Still, the incident illustrates the structures in the state that have only been nourished post-Shelby County that uniquely limit black voters. Racial disparities in access to acceptable forms of voter ID are a common objection to such strict laws, but they can overlook broader systemic effects of the laws and their rollouts on turnout. A study of Kansas’s strict ID law found that advertisement of the law alone decreased turnout, even as the law’s actual effects on ballot accessibility further cratered turnout themselves. It’s also just likely that implementing more restrictive voter laws chills faith in the system and turnout among people who’ve always been on the margins.

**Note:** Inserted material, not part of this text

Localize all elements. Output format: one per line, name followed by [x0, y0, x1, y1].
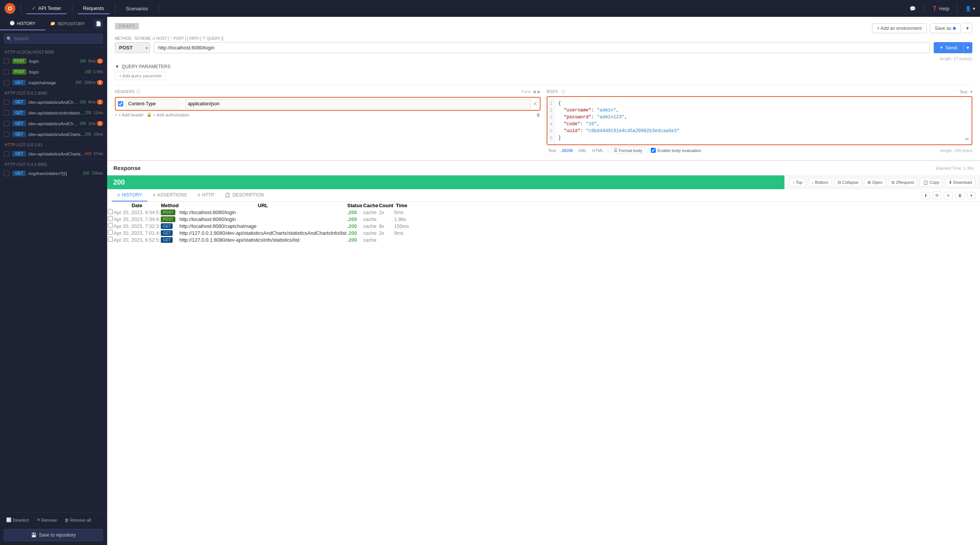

That last point is especially salient in Alabama, where officials have steadfastly refused to implement the kind of reforms that have continued the work of the Voting Rights Act and continually expanded black turnout over the years. Early voting, which has been a key factor for other states in increasing black turnout, is not permitted in Alabama. The state also doesn’t have no-fault absentee voting, preregistration for teens, or same-day registration.* In all, it’s harder to vote in Alabama than just about anywhere else, a dynamic that should tend towards cooling the turnout of people who’ve only been allowed to vote in the state for 50 years.
Until this year, the state retained a white-supremacist “moral turpitude” clause allowing registrars to block black people with felonies from voting. Although Governor Kay Ivey signed a bill in May reversing that rule, a federal court ruled that the state had no obligation to ever inform people with felonies that they could register to vote.
Alabama Secretary of State John Merrill—who has supported Moore even since the allegations—refused to invest any state resources on information or education after that reversal, and has also announced his opposition to automatic voter registration in DMVs, saying that the law “cheapen[s] the work” of civil-rights icons like Georgia Congressman John Lewis. And with some activists attempting to enforce that law and sign up ex-felons to vote, Moore wasted no time in blowing the dog whistle again, tweeting that “Democrat operatives in Alabama are REGISTERING THOUSANDS OF FELONS all across the state in an effort to swing the US Senate election to Doug Jones!”